Semantic Approach in Genetic Programming

4 June 2013

Stefano Ruberto INESC-ID

Evolutionary algorithms are stochastic optimization techniques based on the principles of natural evolution, and Genetic Programming (GP) belongs to this family. In recent years the study of GP systems has been extended to phenotypic aspects, while previously it was mainly focused on genotypic and syntactic aspects. Phenotypic properties, or semantics, is used with the aim of optimizing the ability of GP algorithms to explore the solution space in an effective way, increasing the probability of finding an optimal solution and escaping local optima. Currently, semantic GP is strictly related to the evaluation of individual behavior in the candidate population: this kind of evaluation is mainly obtained through the fitness function itself. This work introduces a new way of measuring semantic similarity between individuals that is more independent from the fitness itself, allowing a fair comparison even when the fitness values involved are far away from each other. This new measure enables a new series of techniques to be used to tackle the open problems in GP, like bloat and overfitting, and also targeting the phenotype variety preservation, thereby enhancing performance. Preliminary results will be provided. A new theoretical GP algorithm based on this new semantic measure is also introduced, showing the potential advantages. Very early results coming from a first naive implementation show interesting insight on this potential, when compared with other cutting edge algorithms.

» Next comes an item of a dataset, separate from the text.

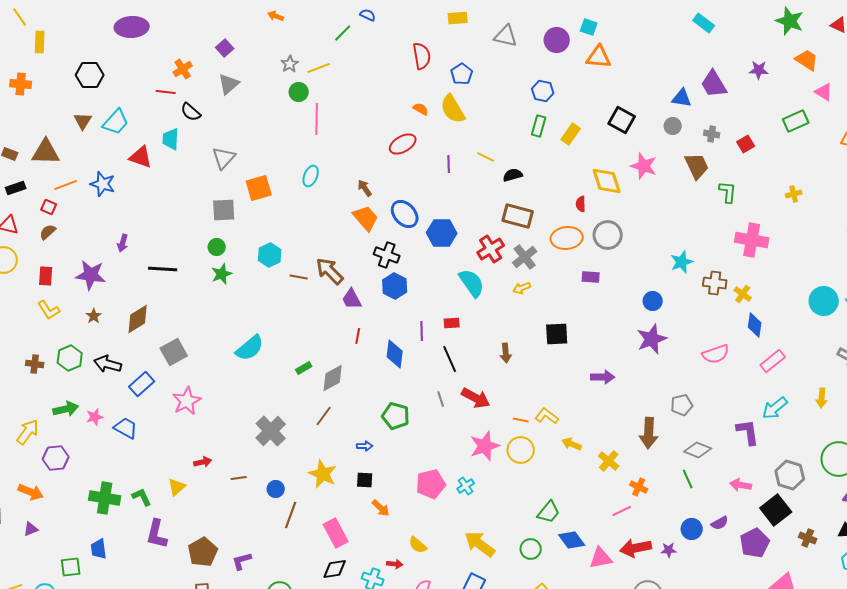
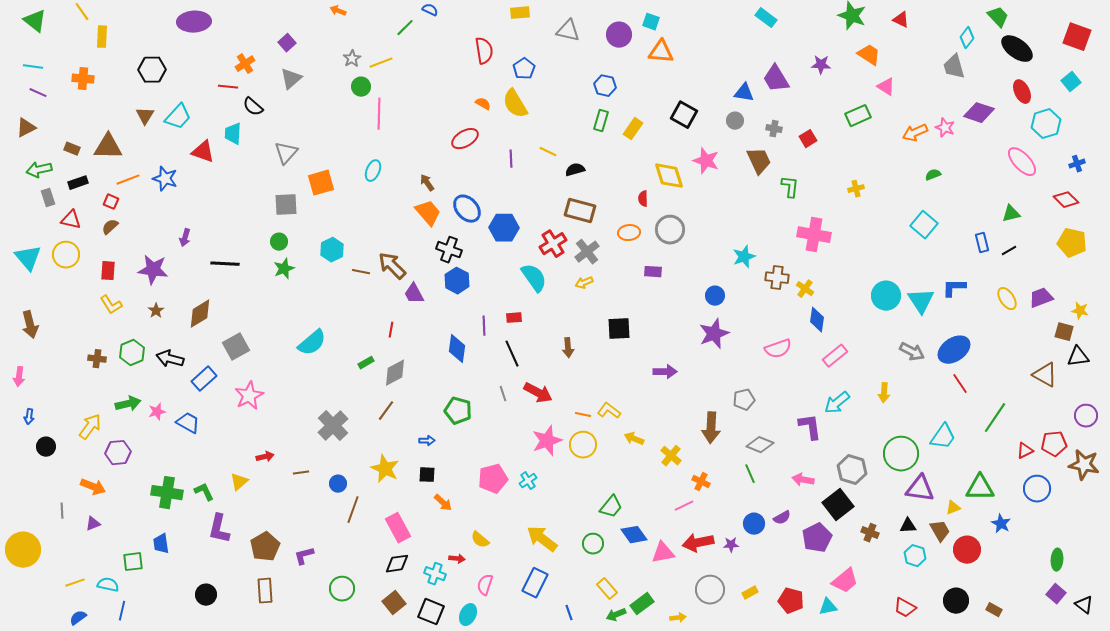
orange ellipse: (567, 238) -> (629, 233), size x0.7
red line: (358, 336) -> (391, 330), moved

Stefano Ruberto was born in Firenze, Italia (1974). He earned his bachelor degree with honours from Università dell'Insubria in 2005, while working as an IT consultant in the fashion industry where, his interests in fractal and automatic image composition were greatly appreciated. Stefano's interest in Artificial Intelligence and modelling were adequately nourished while he was working at KFT, a multi-national company in security and telecommunication. There, he could not only develop real world physics model of radio transmission for telephone triangulation, but also develop models for interpreting data from low cost MEMES accelerometers, gyroscopeand compass, that are applied to innovative automotive. Models aimed at vehicular traffic prediction were also developed. Finally, Stefano graduated with honours from University of Milano Bicocca in 2013. Currently he is a research fellow at INESC-ID, working on Genetic Programming with special focus on new semantic approaches for the novel field of Semantic GP.